Note: This article is a design guide based on the official AWS documentation, AWS What's New announcements, and official AWS blog posts as of June 2026. Amazon S3 Vectors is a fast-moving service: limits, regional availability, and integration status can change. This article deliberately avoids pricing figures in line with this site's editorial policy and because they change frequently; always confirm current behavior, limits, and pricing against the official documentation and the official pricing page linked in the References section before committing to a design.

2. What Amazon S3 Vectors Is

2.1 Vector Buckets, Vector Indexes, and Vectors

Amazon S3 Vectors introduces a new S3 bucket type and three core concepts, all defined in the official documentation:

Vector bucket — a bucket type purpose-built to store and query vectors. Access is controlled with the familiar S3 mechanisms (IAM identity-based policies, resource-based policies), but through a dedicated service namespace, s3vectors, so you can write policies that target vector resources specifically. All S3 Block Public Access settings are always enabled for vector buckets and cannot be disabled.
Vector index — a resource inside a vector bucket that stores and organizes vectors for similarity search. When you create an index you fix three things permanently: the dimension (1 to 4,096), the distance metric (Cosine or Euclidean), and the list of non-filterable metadata keys. None of these can be changed after creation — to change any of them, you create a new index.
Vector — an embedding stored under a key (a name unique within the index), with the numeric data in float32 format and optional metadata key-value pairs attached for filtering and for returning context alongside results.

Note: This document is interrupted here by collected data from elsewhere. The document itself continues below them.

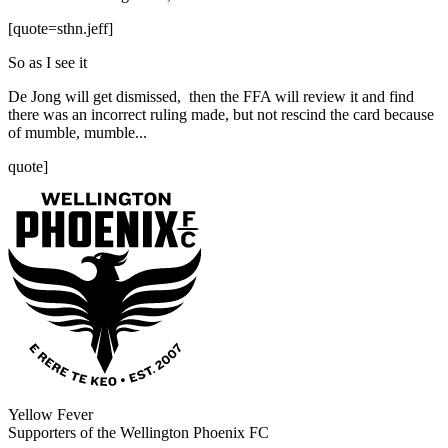
[quote=sthn.jeff]
So as I see it
De Jong will get dismissed, then the FFA will review it and find
there was an incorrect ruling made, but not rescind the card because
of mumble, mumble...
quote]
Yellow Fever
Supporters of the Wellington Phoenix FC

Each vector index has its own ARN of the form arn:aws:s3vectors:region:account-id:bucket/bucket-name/index/index-name, which means IAM policies can grant access at the level of an individual index, all indexes in a bucket, or all vector buckets in an account. Vector keys deserve the same naming discipline as S3 object keys — stable identifiers, no embedded mutable attributes — a topic I covered for general-purpose buckets in Amazon S3 Object Key Design Best Practices; the durable-identifier mindset carries over directly.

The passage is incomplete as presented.